GE's chairman and CEO Jeff Immelt has spoken of the need for Australia’s manufacturers to work productively and intelligently, and highlighted the benefits of the company’s “industrial internet” concept during an event.
Immelt urged the repurposing of labour from a pure focus on mining towards higher value-add ends, and discussed GE’s work in the LNG sector, where it has won major contracts in the last two years.
’We think we can develop high-tech mining products that can be shipped around the world (from Australia)," Immelt said The Australian’s Path To Prosperity series launch.
‘’The question on Australia is what can be done in this country to repurpose some of the talent to around more engineering and high-value work (away from the current focus on natural resources).”
GE is currently providing maintenance on LNG projects including Gorgon (on Barrow Island), Curtis (Gladstone) and Icthys (Darwin).
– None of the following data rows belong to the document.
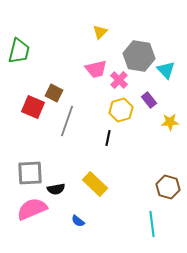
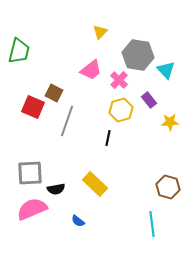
gray hexagon: moved 1 px left, 1 px up
pink trapezoid: moved 5 px left, 1 px down; rotated 25 degrees counterclockwise
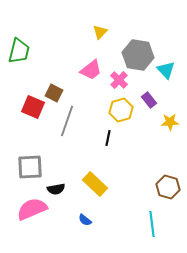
gray square: moved 6 px up
blue semicircle: moved 7 px right, 1 px up
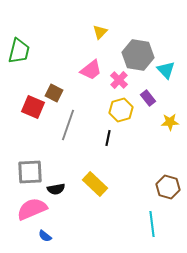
purple rectangle: moved 1 px left, 2 px up
gray line: moved 1 px right, 4 px down
gray square: moved 5 px down
blue semicircle: moved 40 px left, 16 px down
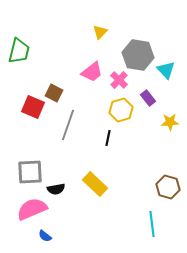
pink trapezoid: moved 1 px right, 2 px down
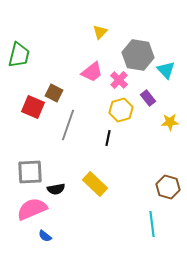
green trapezoid: moved 4 px down
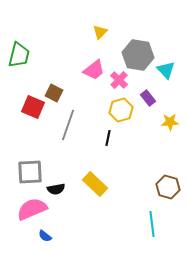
pink trapezoid: moved 2 px right, 2 px up
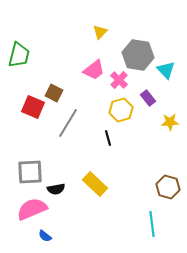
gray line: moved 2 px up; rotated 12 degrees clockwise
black line: rotated 28 degrees counterclockwise
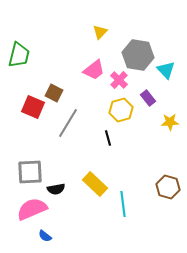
cyan line: moved 29 px left, 20 px up
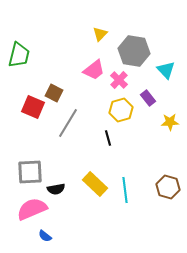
yellow triangle: moved 2 px down
gray hexagon: moved 4 px left, 4 px up
cyan line: moved 2 px right, 14 px up
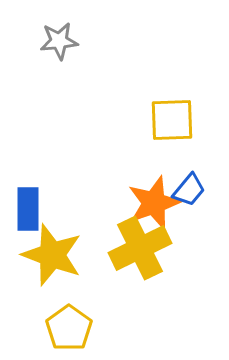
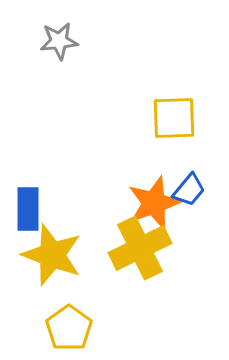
yellow square: moved 2 px right, 2 px up
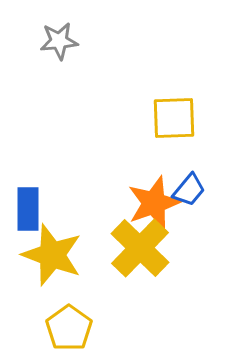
yellow cross: rotated 20 degrees counterclockwise
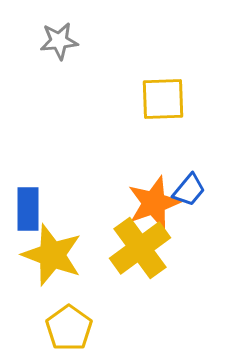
yellow square: moved 11 px left, 19 px up
yellow cross: rotated 10 degrees clockwise
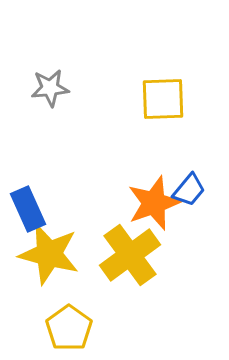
gray star: moved 9 px left, 47 px down
blue rectangle: rotated 24 degrees counterclockwise
yellow cross: moved 10 px left, 7 px down
yellow star: moved 3 px left, 1 px up; rotated 6 degrees counterclockwise
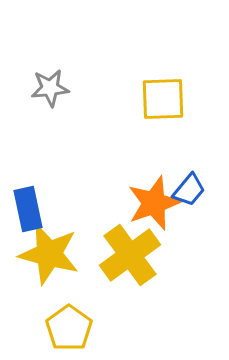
blue rectangle: rotated 12 degrees clockwise
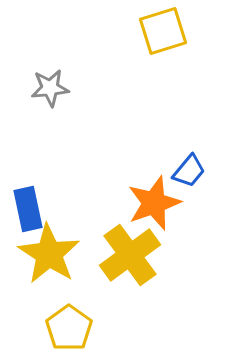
yellow square: moved 68 px up; rotated 15 degrees counterclockwise
blue trapezoid: moved 19 px up
yellow star: rotated 18 degrees clockwise
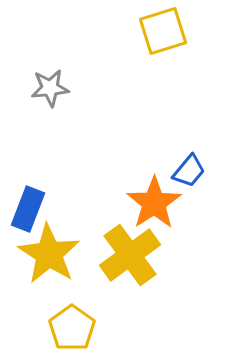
orange star: rotated 14 degrees counterclockwise
blue rectangle: rotated 33 degrees clockwise
yellow pentagon: moved 3 px right
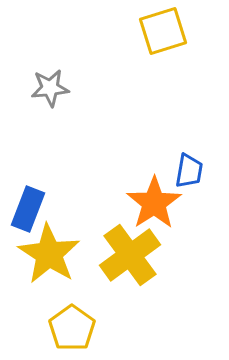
blue trapezoid: rotated 30 degrees counterclockwise
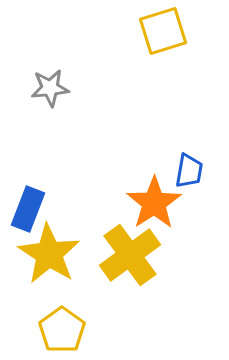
yellow pentagon: moved 10 px left, 2 px down
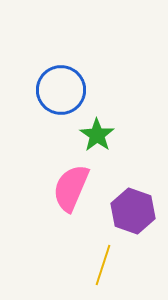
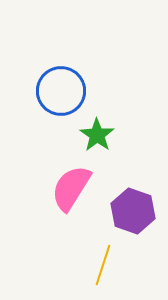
blue circle: moved 1 px down
pink semicircle: rotated 9 degrees clockwise
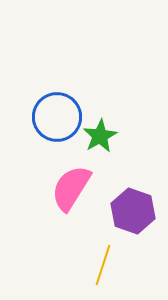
blue circle: moved 4 px left, 26 px down
green star: moved 3 px right, 1 px down; rotated 8 degrees clockwise
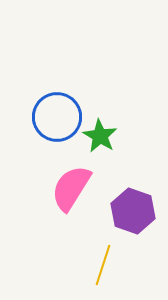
green star: rotated 12 degrees counterclockwise
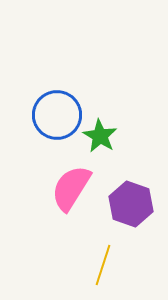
blue circle: moved 2 px up
purple hexagon: moved 2 px left, 7 px up
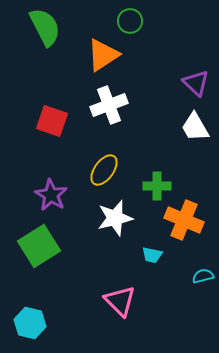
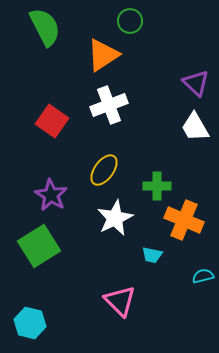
red square: rotated 16 degrees clockwise
white star: rotated 12 degrees counterclockwise
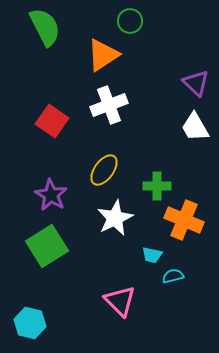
green square: moved 8 px right
cyan semicircle: moved 30 px left
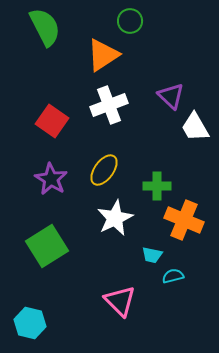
purple triangle: moved 25 px left, 13 px down
purple star: moved 16 px up
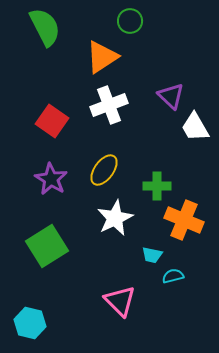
orange triangle: moved 1 px left, 2 px down
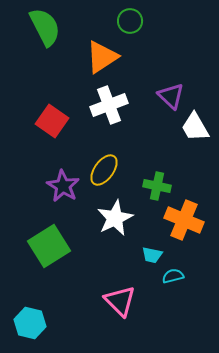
purple star: moved 12 px right, 7 px down
green cross: rotated 12 degrees clockwise
green square: moved 2 px right
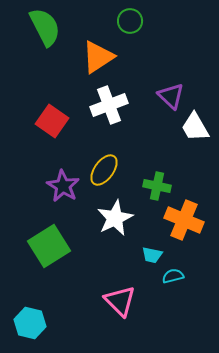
orange triangle: moved 4 px left
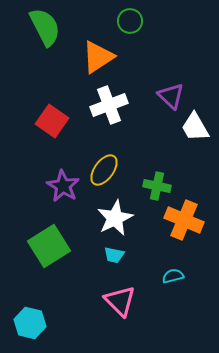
cyan trapezoid: moved 38 px left
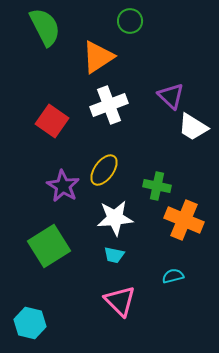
white trapezoid: moved 2 px left; rotated 28 degrees counterclockwise
white star: rotated 21 degrees clockwise
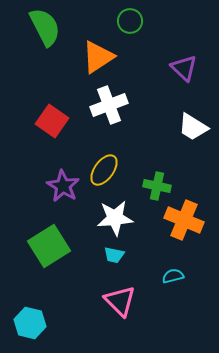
purple triangle: moved 13 px right, 28 px up
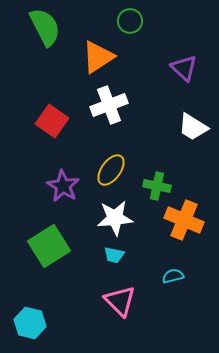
yellow ellipse: moved 7 px right
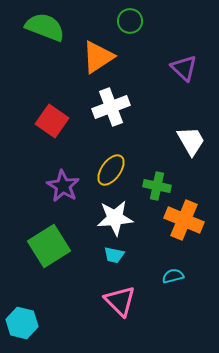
green semicircle: rotated 42 degrees counterclockwise
white cross: moved 2 px right, 2 px down
white trapezoid: moved 2 px left, 14 px down; rotated 152 degrees counterclockwise
cyan hexagon: moved 8 px left
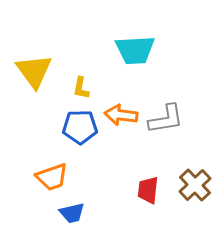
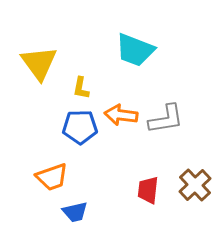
cyan trapezoid: rotated 24 degrees clockwise
yellow triangle: moved 5 px right, 8 px up
blue trapezoid: moved 3 px right, 1 px up
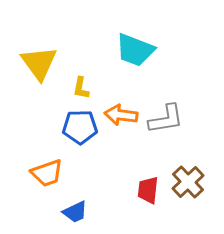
orange trapezoid: moved 5 px left, 4 px up
brown cross: moved 7 px left, 3 px up
blue trapezoid: rotated 12 degrees counterclockwise
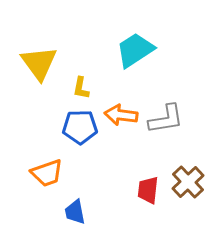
cyan trapezoid: rotated 126 degrees clockwise
blue trapezoid: rotated 104 degrees clockwise
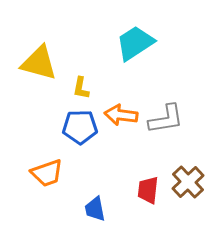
cyan trapezoid: moved 7 px up
yellow triangle: rotated 39 degrees counterclockwise
blue trapezoid: moved 20 px right, 3 px up
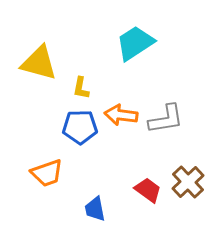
red trapezoid: rotated 120 degrees clockwise
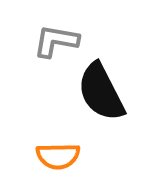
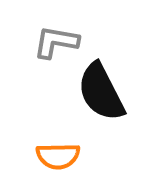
gray L-shape: moved 1 px down
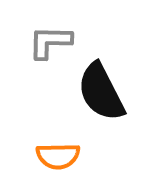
gray L-shape: moved 6 px left; rotated 9 degrees counterclockwise
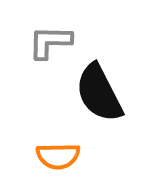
black semicircle: moved 2 px left, 1 px down
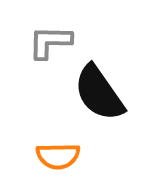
black semicircle: rotated 8 degrees counterclockwise
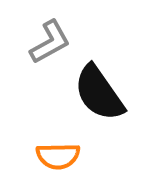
gray L-shape: rotated 150 degrees clockwise
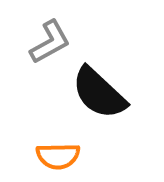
black semicircle: rotated 12 degrees counterclockwise
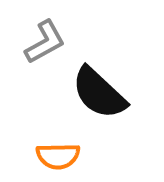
gray L-shape: moved 5 px left
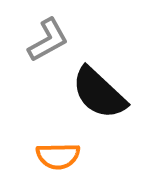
gray L-shape: moved 3 px right, 2 px up
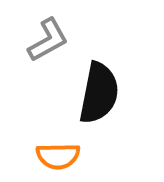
black semicircle: rotated 122 degrees counterclockwise
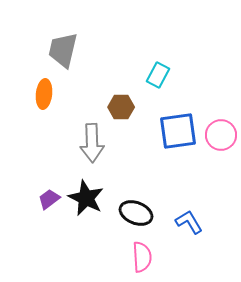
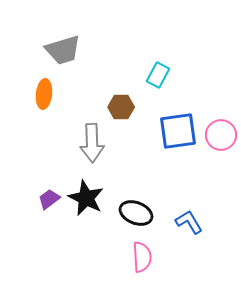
gray trapezoid: rotated 120 degrees counterclockwise
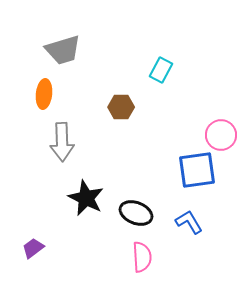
cyan rectangle: moved 3 px right, 5 px up
blue square: moved 19 px right, 39 px down
gray arrow: moved 30 px left, 1 px up
purple trapezoid: moved 16 px left, 49 px down
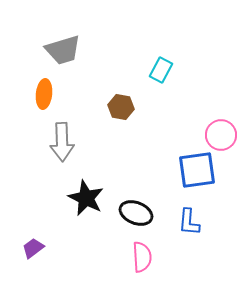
brown hexagon: rotated 10 degrees clockwise
blue L-shape: rotated 144 degrees counterclockwise
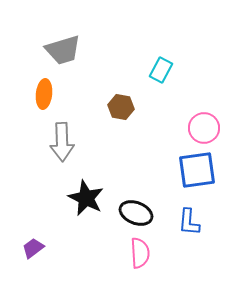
pink circle: moved 17 px left, 7 px up
pink semicircle: moved 2 px left, 4 px up
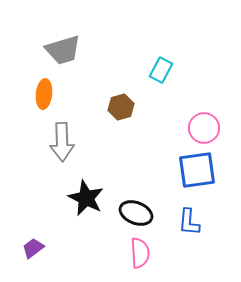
brown hexagon: rotated 25 degrees counterclockwise
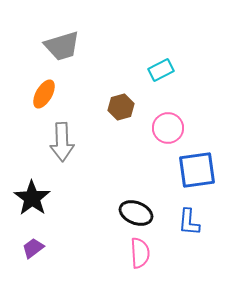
gray trapezoid: moved 1 px left, 4 px up
cyan rectangle: rotated 35 degrees clockwise
orange ellipse: rotated 24 degrees clockwise
pink circle: moved 36 px left
black star: moved 54 px left; rotated 9 degrees clockwise
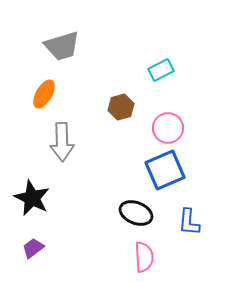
blue square: moved 32 px left; rotated 15 degrees counterclockwise
black star: rotated 9 degrees counterclockwise
pink semicircle: moved 4 px right, 4 px down
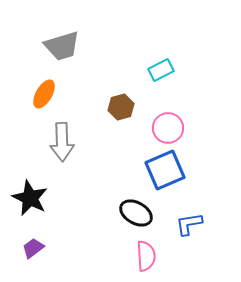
black star: moved 2 px left
black ellipse: rotated 8 degrees clockwise
blue L-shape: moved 2 px down; rotated 76 degrees clockwise
pink semicircle: moved 2 px right, 1 px up
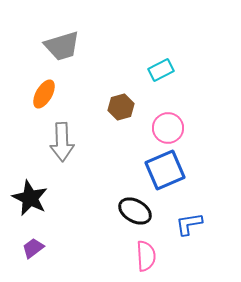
black ellipse: moved 1 px left, 2 px up
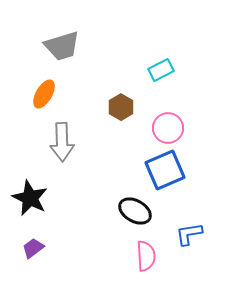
brown hexagon: rotated 15 degrees counterclockwise
blue L-shape: moved 10 px down
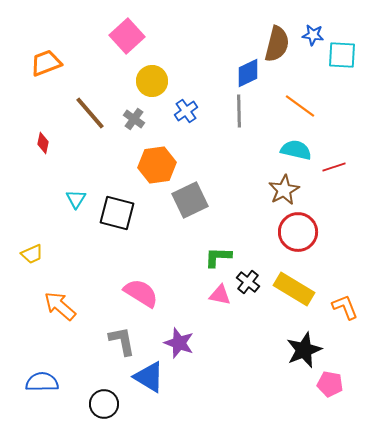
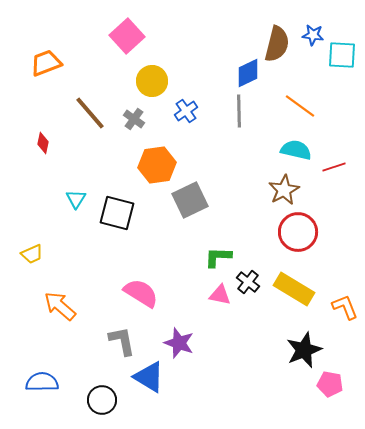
black circle: moved 2 px left, 4 px up
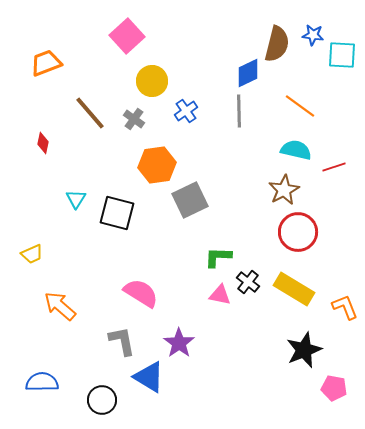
purple star: rotated 16 degrees clockwise
pink pentagon: moved 4 px right, 4 px down
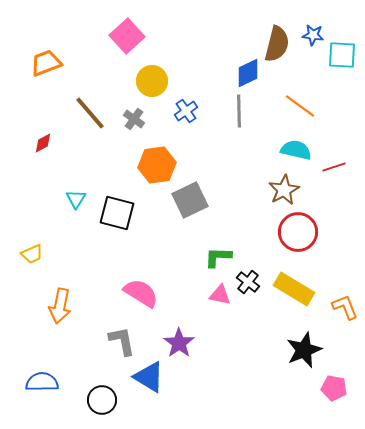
red diamond: rotated 50 degrees clockwise
orange arrow: rotated 120 degrees counterclockwise
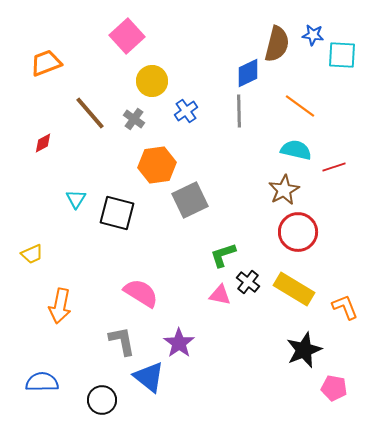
green L-shape: moved 5 px right, 2 px up; rotated 20 degrees counterclockwise
blue triangle: rotated 8 degrees clockwise
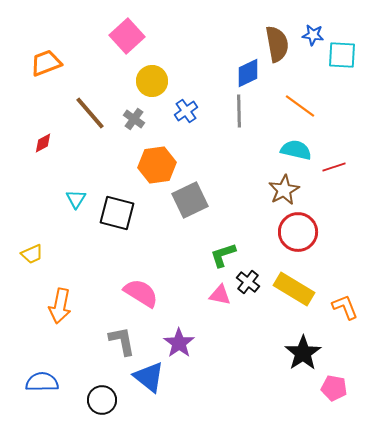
brown semicircle: rotated 24 degrees counterclockwise
black star: moved 1 px left, 3 px down; rotated 12 degrees counterclockwise
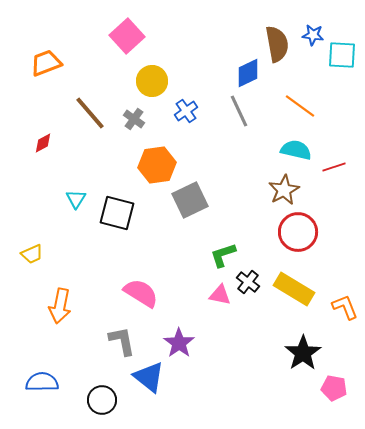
gray line: rotated 24 degrees counterclockwise
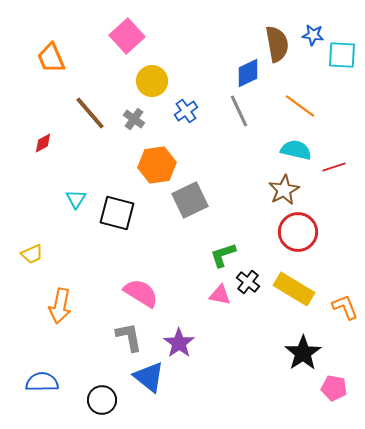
orange trapezoid: moved 5 px right, 5 px up; rotated 92 degrees counterclockwise
gray L-shape: moved 7 px right, 4 px up
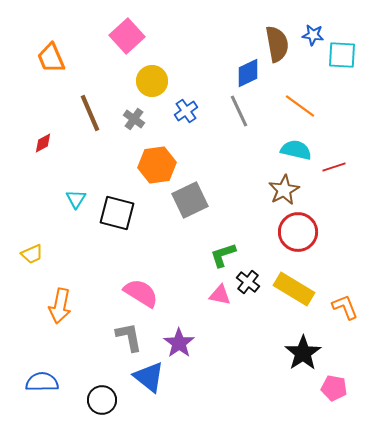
brown line: rotated 18 degrees clockwise
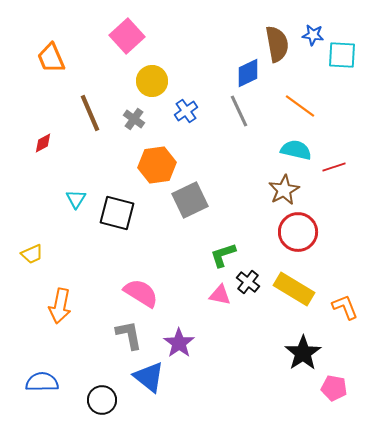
gray L-shape: moved 2 px up
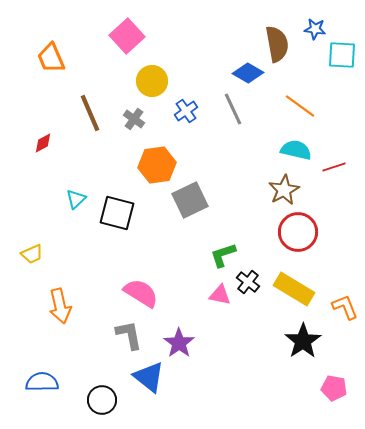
blue star: moved 2 px right, 6 px up
blue diamond: rotated 56 degrees clockwise
gray line: moved 6 px left, 2 px up
cyan triangle: rotated 15 degrees clockwise
orange arrow: rotated 24 degrees counterclockwise
black star: moved 12 px up
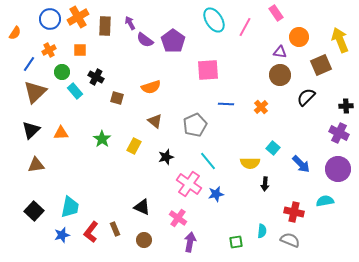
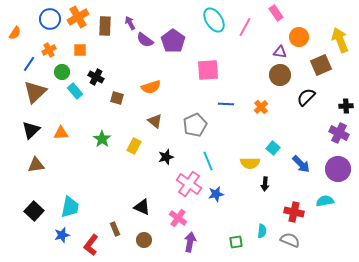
cyan line at (208, 161): rotated 18 degrees clockwise
red L-shape at (91, 232): moved 13 px down
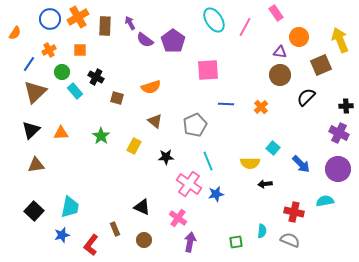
green star at (102, 139): moved 1 px left, 3 px up
black star at (166, 157): rotated 14 degrees clockwise
black arrow at (265, 184): rotated 80 degrees clockwise
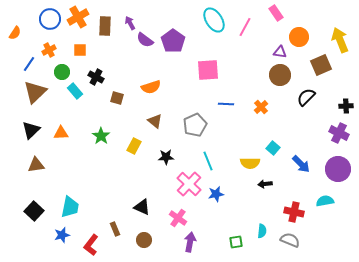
pink cross at (189, 184): rotated 10 degrees clockwise
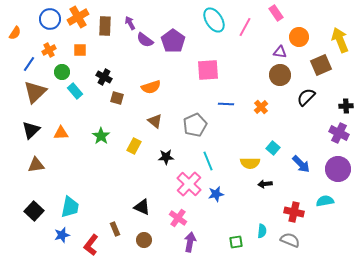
black cross at (96, 77): moved 8 px right
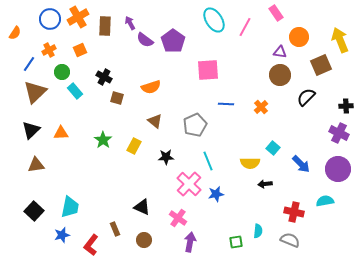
orange square at (80, 50): rotated 24 degrees counterclockwise
green star at (101, 136): moved 2 px right, 4 px down
cyan semicircle at (262, 231): moved 4 px left
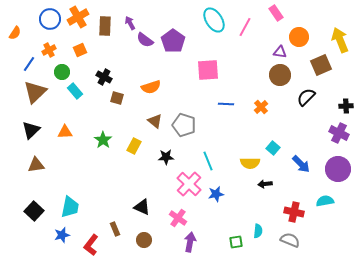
gray pentagon at (195, 125): moved 11 px left; rotated 30 degrees counterclockwise
orange triangle at (61, 133): moved 4 px right, 1 px up
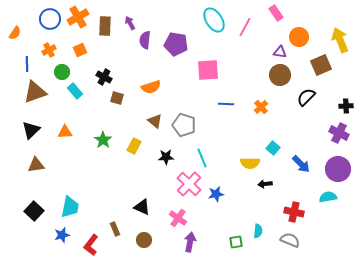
purple semicircle at (145, 40): rotated 60 degrees clockwise
purple pentagon at (173, 41): moved 3 px right, 3 px down; rotated 25 degrees counterclockwise
blue line at (29, 64): moved 2 px left; rotated 35 degrees counterclockwise
brown triangle at (35, 92): rotated 25 degrees clockwise
cyan line at (208, 161): moved 6 px left, 3 px up
cyan semicircle at (325, 201): moved 3 px right, 4 px up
The Curtis project, for which GE signed a contract yesreday, will use GE’s low-emission turbines.
The company has announced plans to quadruple its workforce in Australia in coming years.
‘’Manufacturing can exist here but we are going to need to be very productive to demonstrate its values … This country can be quite competitive on the high tech software and analytics,” said Immelt, and highlighted what GE believes to be the gains that could be made by the industrial internet.
GE released research last year, reported in Manufacturers’ Monthly and elsewhere, claiming that the industrial internet could provide productivity gains worth $US 10-15 trillion a year worldwide.
Factory machines would be connected to each other and to the internet and allowed to operate automatically, describing this as “an intelligent network of interconnected machines that can extract data and find meaning where it did not exist before.”
Part of the benefit would come from being able to make sense of “Big Data” from production processes through analytics and through predicting performance issues.